What Is Data Quality and Why Is It Important?
It is tempting to believe that data, and the management of its quality is something new, brought about by the advent of new regulations such as E-Privacy and the EU GDPR. It is not. Data, its management, and its quality have been around since information was first created: when we started writing things down.
Let's start with a definition of data quality:
We could go further, talking about how data quality is a process by which data becomes operational, enabling individuals and organizations to draw insights from the data which will inform their decision-making.
The reason we describe DQ as a process rather than a single item is that it comprises various elements that all contribute to the purpose of making data “fit for purpose”. Sometimes people use the term Data Preparation to refer to these elements, though data prep should be considered separate for now.
What are the dimensions of data quality?
Sitting underneath the umbrella term of Data Management, DQ takes a holistic view of an entire dataset, combining these elements – often called the dimensions of Data Quality – to provide a snapshot of the quality of data held.
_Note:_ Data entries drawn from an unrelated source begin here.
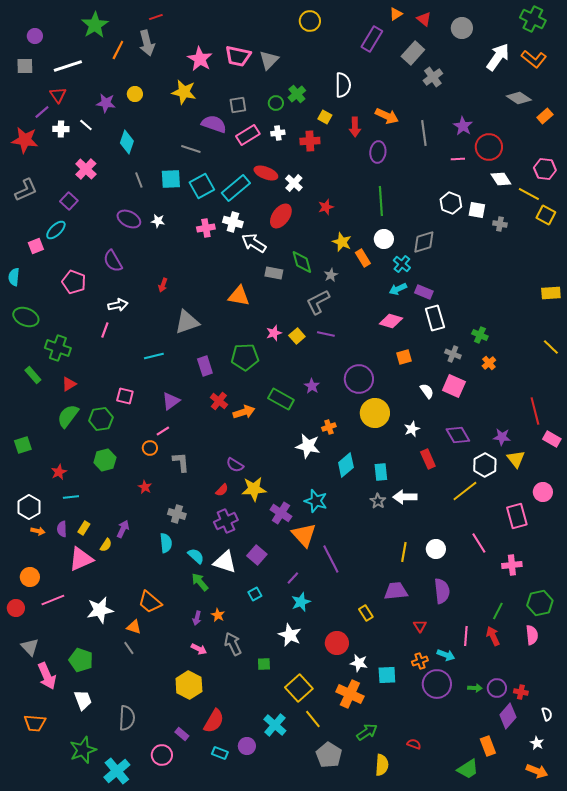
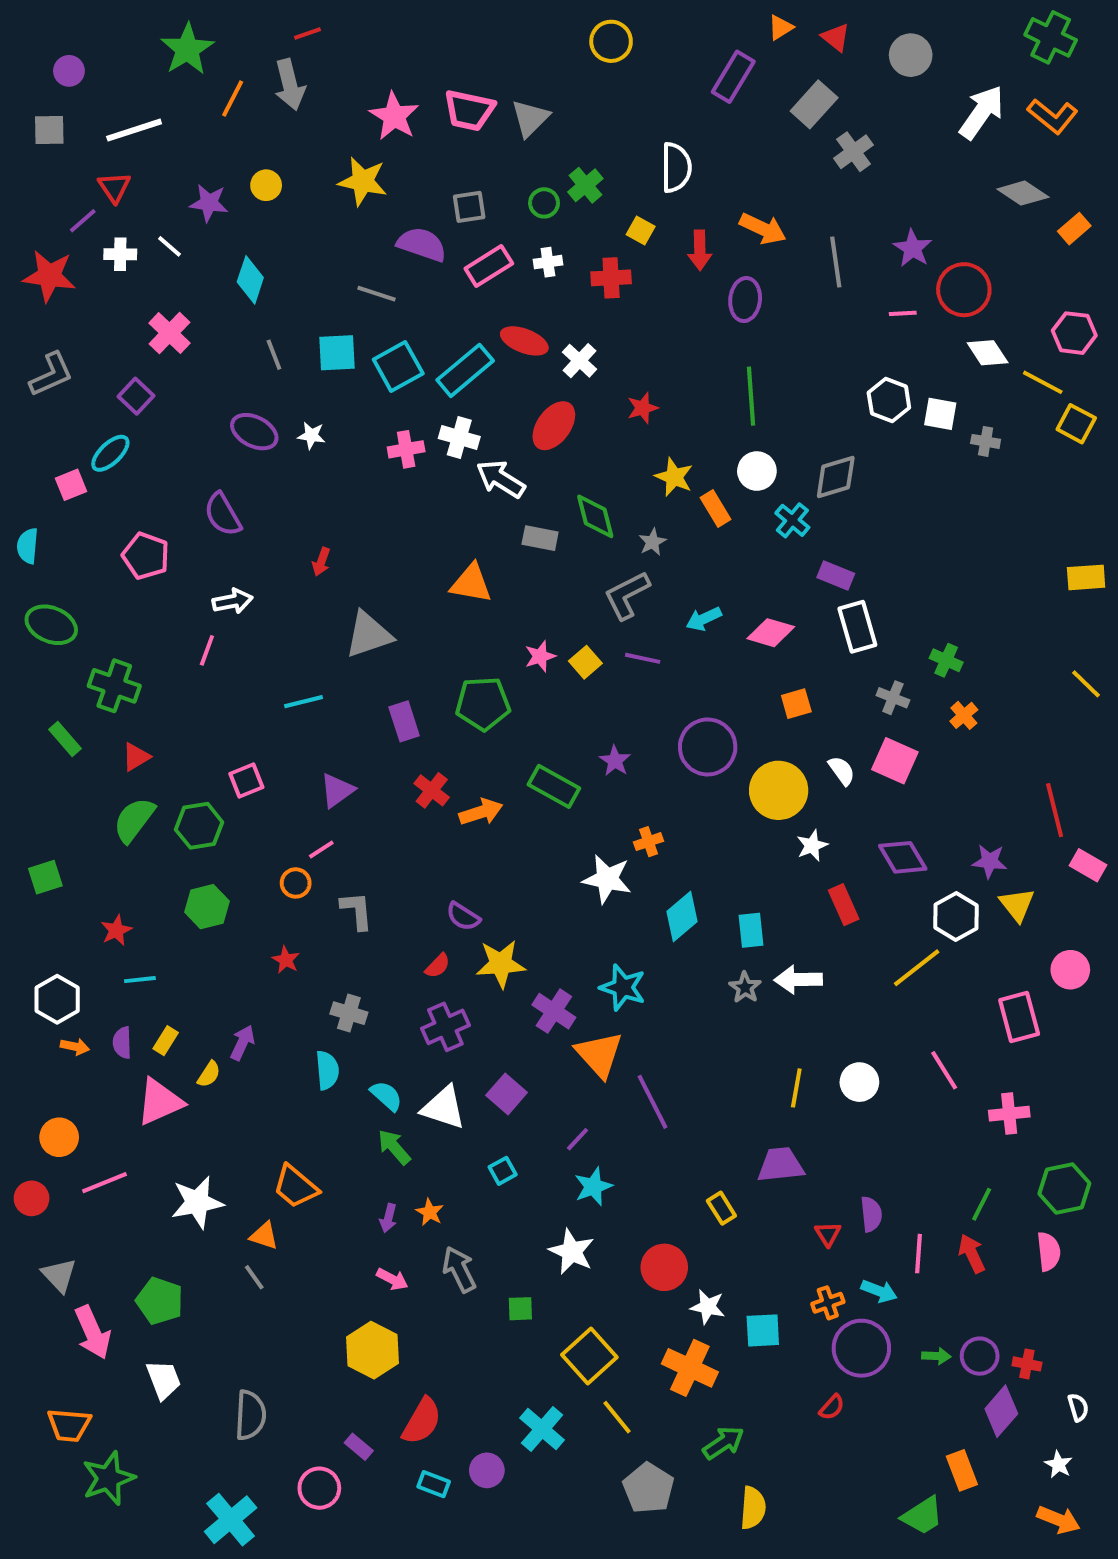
cyan arrow: (398, 289) -> (704, 619), moved
pink square: (125, 396) -> (246, 780), turned -36
yellow circle: (375, 413) -> (779, 790), moved
purple semicircle: (442, 591) -> (871, 1214), moved, size x0.7
red semicircle: (414, 744) -> (832, 1407), moved, turned 112
green star: (83, 750) -> (108, 1478), moved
Are there gaps in the data and if so, where? Some gaps are worse than others and what is considered a gap depends on the process where the data is used. For example, if the billing department requires both phone number and email address, then no record missing one or the other can be considered complete. You can also measure completeness for any particular column. Profiling your data will uncover these gaps.
Are the postcode records you hold in a valid format? How confident are you that the email and postal address records you hold in your database are capable of receiving? Validity checks verify that the conforms to a particular format, data type, and range of values.
Since data-driven automation is so important nowadays, data has to be valid to be accepted by processes and systems that expect it.
Is new information entering your CRM every day in real-time or are you manually importing it? How often is the data “refreshed”? Timeliness is a crucial dimension because of the increasing need for up-to-date data.
Similar to other dimensions, timeliness is user-defined. One kind of data needs to be available on a quarterly basis for financial reporting. Other data must not be older than 5 minutes for real-time analytics.
Do you have the same customer recorded twice in your data set? Uniqueness measures how much duplicate data there is in a given data set, either within any particular column or as whole records. For example, in the orders table, each order should have just one row. If, on the other hand, you encounter two records with the same order id, you have a duplicate. How did it get there? Someone could have mistyped the order number. This brings us to the next dimension: accuracy.
Perhaps the most important dimension, accuracy refers to the number of errors in the data. In other words, it measures to what extent recorded data represents the truth. Accuracy is tricky because data might be valid, timely, unique, complete, but inaccurate.
100% accuracy is an aspirational goal for many data managers, and once achieved, the principles of data governance can be combined with DQ to ensure the data does not degrade and become inaccurate ever again.
Do you have conflicting information about the same customer in two different systems? That means the data is inconsistent, which might lead to inconsistent reporting and poor customer service.
How important and what is the value of data quality?
We believe an even more important dimension to data needs to be discussed here: value.
Our definition of the value of data quality is this: what are the business, risk, and financial values assigned to any piece of information? In this manner, data analysts and other practitioners of data management can quickly assign priorities to different data sources or specific data domains when they do data quality projects.
We recommend using a tool to assign literal values to your data such as:
Business - how valuable is, for instance, Employee salary data to marketing? Chances are, it has a much higher business value to the HR department, whereas customer emails are more useful for marketing.
Risk - are you holding Personally Identifiable Information (PII)? This means you could be exposed to the risk of GDPR fines if this data is not accurately protected to ensure the individual’s privacy.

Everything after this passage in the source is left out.